I have not posted to this blog in far too long, so when I went off on a rant on FB the other day, I thought it might be worthwhile to repost it here. So here goes:
In the context of hearings over Bill 60 this week, a certain Martine Desjardins decried the wearing of the hijab as a "strategy" in the "expansion of political Islam." That statement is utterly racist on the face of it and is not a particularly strong argument for a charter of values one way or the other, but I want to use her argument to illustrate why the Charter's proposed banning of religious symbols is difficult to take seriously.
So, now, if we leave aside that it would be a really shitty strategy in the secularized & liberal west. If we also leave aside the obvious tales of successful integration of Italians, Greeks, Chinese, Haitians, Armenians, Germans, Vietnamese & god knows how many other cultures into the fabric of Québécois society without the assistance of a Charter of Values over the last 7 decades or so, Bill 60 is still fairly evidently a farce. Specifically, the clause regarding ostentatious religious symbols. It is laughably unenforceable, doesn't address what it claims to and certainly doesn't mitigate the threat Mme Desjardins is trying to warn us about. Moreover even if it did, it simply would not live long enough as a law to be of particular inconvenience to anyone at all.
Allow me to explain. Let us accept, for the sake of argument that Mme Desjardins is right. There is a conspiracy of political Islam to expand & change the way societies and cultures operate by proselytizing through the ostentatious display of religious symbols so that eventually Islam & Islamic culture & politics edge out existing entrenched cultural, religious & political norms.
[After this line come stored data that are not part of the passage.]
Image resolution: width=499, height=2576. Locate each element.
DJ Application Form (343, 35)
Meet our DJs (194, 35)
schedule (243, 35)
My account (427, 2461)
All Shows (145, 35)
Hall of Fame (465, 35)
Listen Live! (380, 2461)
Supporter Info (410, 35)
Let's also assume, for the sake of argument, that this would be a bad thing. (For the record, the first assumption is not true, but even if it was, the second assumption does not necessarily follow from the first)
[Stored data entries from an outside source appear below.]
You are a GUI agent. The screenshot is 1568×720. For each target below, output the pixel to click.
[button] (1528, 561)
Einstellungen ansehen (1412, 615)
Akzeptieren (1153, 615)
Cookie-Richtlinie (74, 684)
In such a world, Bill 60 would seek to curtail the wearing of the Hijab, the Burqa & the Niqab, but would not in any way interfere with a man wearing a ritualistically unshaven beard - an ostentatious religious symbol. In fact, there are little to no ostentatious religious symbols worn by men which would be the target of this bill. Sure, Kirpans & Kippas & a few other odds & ends, but ultimately the list is biased to favour Christians & Men. That said, a whole crapload of ink has been spilled addressing these shortcomings & I shan't dwell on them further, except to point out that in all of these cases we are banning an article of clothing while assuming intent - & in the case of Mme Desjardins pointing to a perceived potential threat if we don't.
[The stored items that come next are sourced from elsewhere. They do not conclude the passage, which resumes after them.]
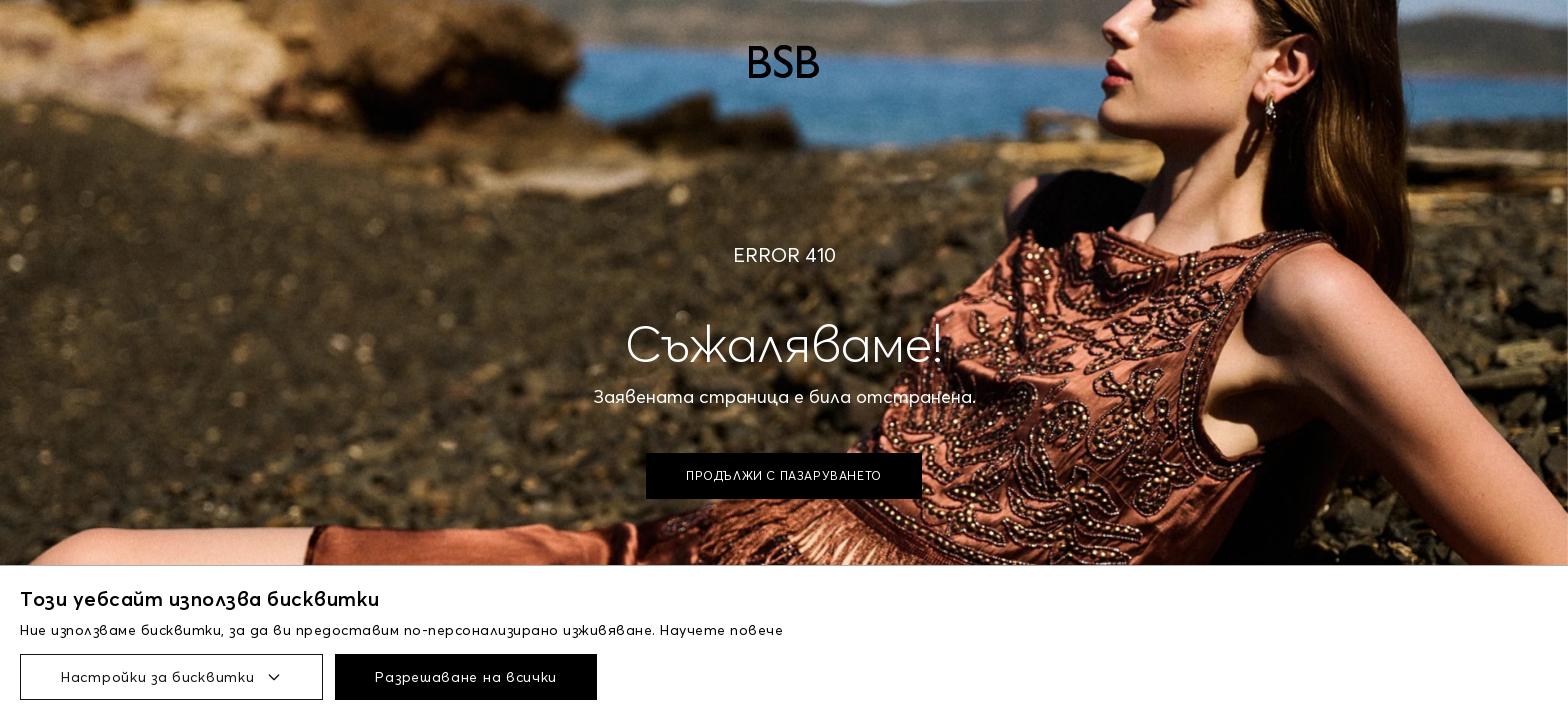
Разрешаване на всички (466, 677)
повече (756, 630)
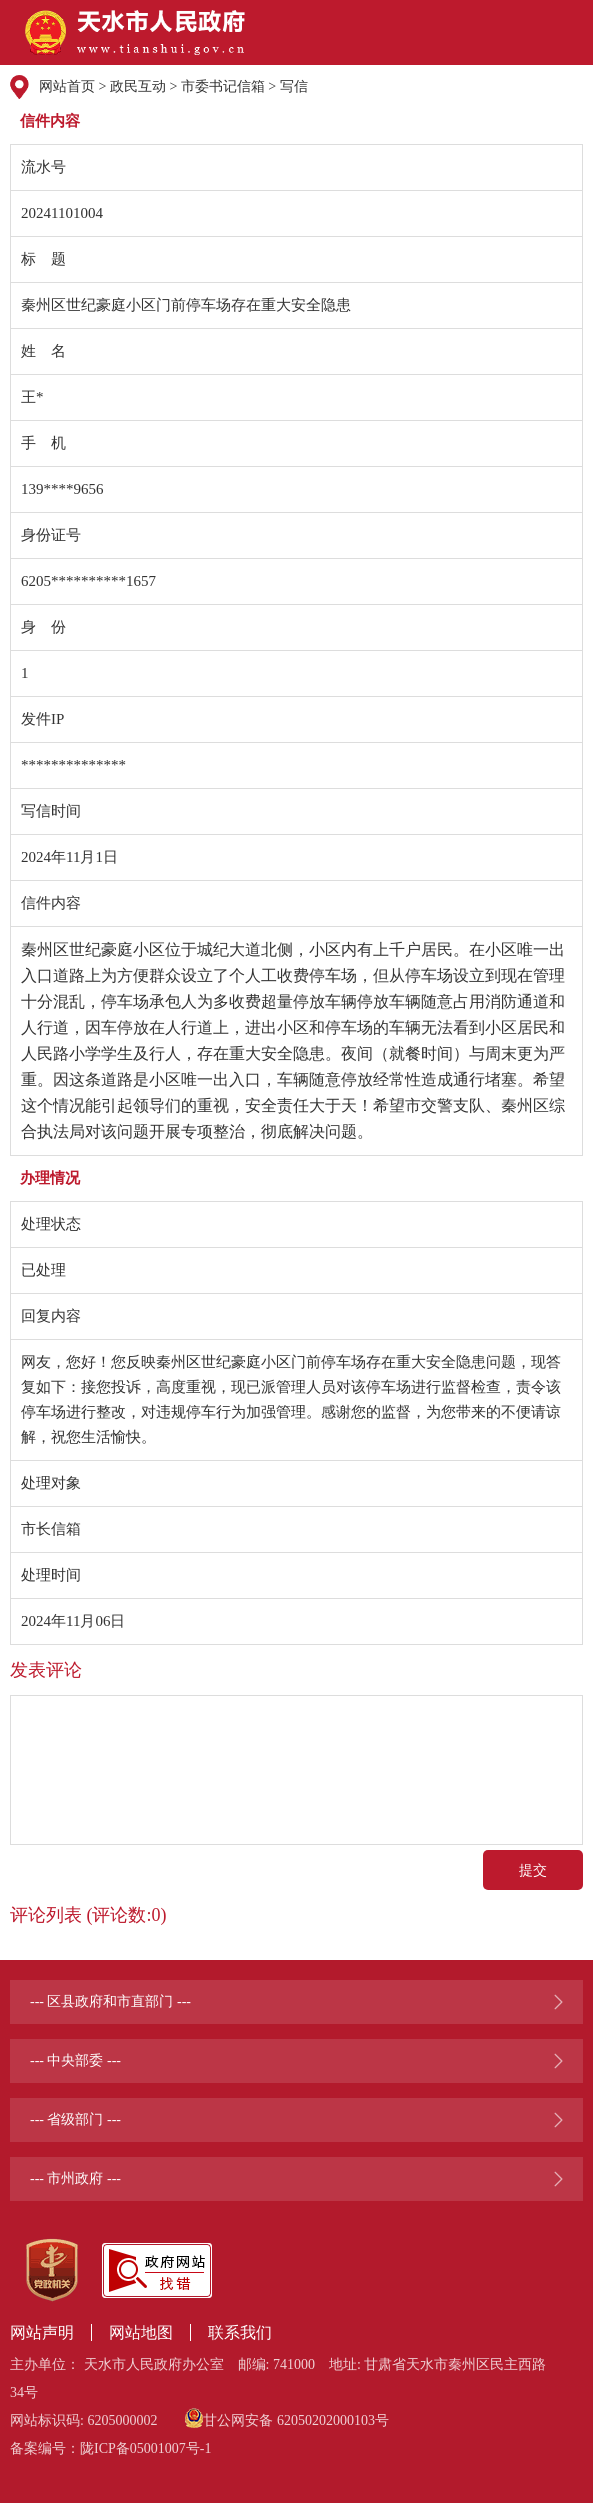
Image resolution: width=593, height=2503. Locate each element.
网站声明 (42, 2332)
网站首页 (67, 86)
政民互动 (138, 86)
But what if there was a religious group that was a proven threat to our values and way of life that wore an ostentatious religious symbol & practiced strange rituals every day in full view of the public? What if this group had caused the collapse of the world economy, leading to *hundreds of thousands* of evictions & foreclosures, thousands upon thousands of cases of homelessness and thousands of death by suicide related to depression as a result of long term unemployment? What if this group worshipped a god - let's call him Mammon? & what if their ostentatious religious symbol was the business suit?
Would we ban that, then?
Okay, sure, you're right, the business class do not actually worship Mammon, it's just a biblical turn of phrase. So it's not a religious symbol, they get to keep it. But it sure as hell is a lot more menacing than a biology major trying to write an exam with a pretty scarf wrapped around her head.
So if the pretty, non-threatening scarf has to go, but not the business suit, then the government is drawing a distinction between whether the wearer intends for the article of clothing to be a religious display. So what if I, an atheist, wear a Kippa because I like the look? Or what if a nun dons a headscarf that happens to look a little bit like a hijab to shield herself from the cold? The text of Bill 60 already indicates it's not ready to make that distinction for these particular articles of clothing, and yet it's already made a number of distinctions as far as what gets covered in the first place.
What that means is that if this bill is adopted, it will not *just* be challenged in court on the basis of it violating the religious freedoms of Canadian citizens, but also by people claiming their freedom of expression has been violated in a simply non-religious sense. Oh, I almost forgot, it will also be challenged on the basis of unfairly singling out women & violating the equality rights of Canadian citizens under the Charter of Rights & Freedoms (& yes, this includes state secularism, ironically enough, as Bill 60 clearly favours one religion over others).
With so many challenges, the bill will nearly certainly be struck down quickly. Which means that the Quebec government would have to use the Notwithstanding clause to force the bill to remain in effect for 5 years. How does the PQ *really* feel about their chances? If they use the notwithstanding clause to explicitly deprive Québécois of rights, do they honestly believe they'll have the reigns of government to do it again in 5 years when their likely tweaked Charter is challenged again?
This whole thing is a bad joke. It is clearly unconstitutional. It even violates the *existing* Quebec Charter of Human Rights & Freedoms (though it would get around that by amending that particular law - because rights can just be written off by a legislature if they're inconvenient, right?). It is divisive, it pits Québécois against Québécois & Métropole against Capitale. It needs to stop.